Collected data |
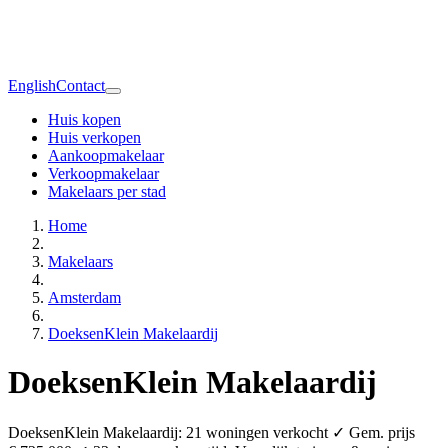
English
Contact
Huis kopen
Huis verkopen
Aankoopmakelaar
Verkoopmakelaar
Makelaars per stad
Home
Makelaars
Amsterdam
DoeksenKlein Makelaardij
DoeksenKlein Makelaardij
DoeksenKlein Makelaardij: 21 woningen verkocht ✓ Gem. prijs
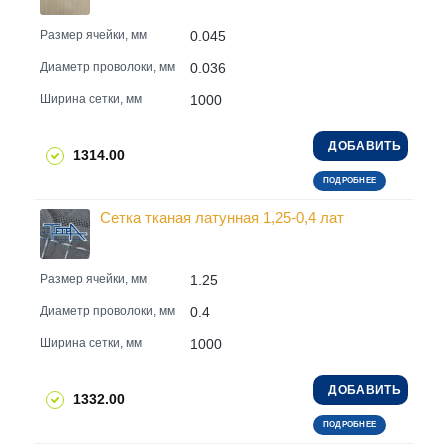
0.045
Размер ячейки, мм
0.036
Диаметр проволоки, мм
1000
Ширина сетки, мм
ДОБАВИТЬ
1314.00
ПОДРОБНЕЕ
Сетка тканая латунная 1,25-0,4 лат
1.25
Размер ячейки, мм
0.4
Диаметр проволоки, мм
1000
Ширина сетки, мм
ДОБАВИТЬ
1332.00
ПОДРОБНЕЕ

WORK ORDER |
The pictures alone are to be left out when the data above is copied; all else must match exactly.

PROBLEM SOLUTION |
English
Contact
Huis kopen
Huis verkopen
Aankoopmakelaar
Verkoopmakelaar
Makelaars per stad
Home
Makelaars
Amsterdam
DoeksenKlein Makelaardij
DoeksenKlein Makelaardij
DoeksenKlein Makelaardij: 21 woningen verkocht ✓ Gem. prijs
0.045
Размер ячейки, мм
0.036
Диаметр проволоки, мм
1000
Ширина сетки, мм
ДОБАВИТЬ
1314.00
ПОДРОБНЕЕ
Сетка тканая латунная 1,25-0,4 лат
1.25
Размер ячейки, мм
0.4
Диаметр проволоки, мм
1000
Ширина сетки, мм
ДОБАВИТЬ
1332.00
ПОДРОБНЕЕ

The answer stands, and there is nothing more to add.